Par "pas de larmes", je voulais bien sûr évoquer le plaisir que nous avions eu à réaliser cette sortie. Mais certain·e·s n'ont pas saisi l'origine ni la subtilité de la phrase et ont préféré y voir misogynie et machisme. Non, l'objectif de la sortie n'était pas de démontrer la suprématie masculine, ni d'aller poser nos bu**** au sommet. Nous aurions roulé avec plaisir avec des collègues féminines. Il se trouvait qu'il n'y en avait pas ce jour-là. J'avoue être un peu las de ce type de débat idiot et stérile. Non ce n'était pas une sortie réservée aux hommes. Non, le vélo sportif n'est pas qu'une pratique phallocentrée. Lors de cette sortie, il n'y avait pas de femmes. So what ? 

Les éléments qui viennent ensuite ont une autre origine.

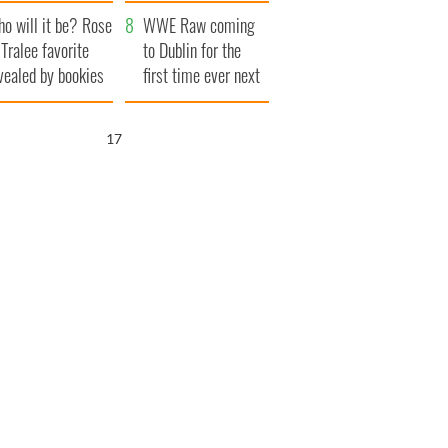
r funeral as she
launches $50
o will it be? Rose
anked local shops
million wrongful
WWE Raw coming
 Tralee favorite
death lawsuit
to Dublin for the
vealed by bookies
first time ever next
year
16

Weelz! soutient la cause vélo. Et cette cause ne devrait pas avoir de genre. Vélotaf, vélo de route, gravel, VTT… Je me contrefout bien que vous ayez envie de ne rouler qu'entre mecs ou uniquement entre filles (coucou les GOW) ou encore que vous teniez à ce que chaque sortie respecte la parité homme-femme ou la mixité LGBTQIA+. Du moment que vous êtes en selle, cela me va bien. Voilà c'est dit.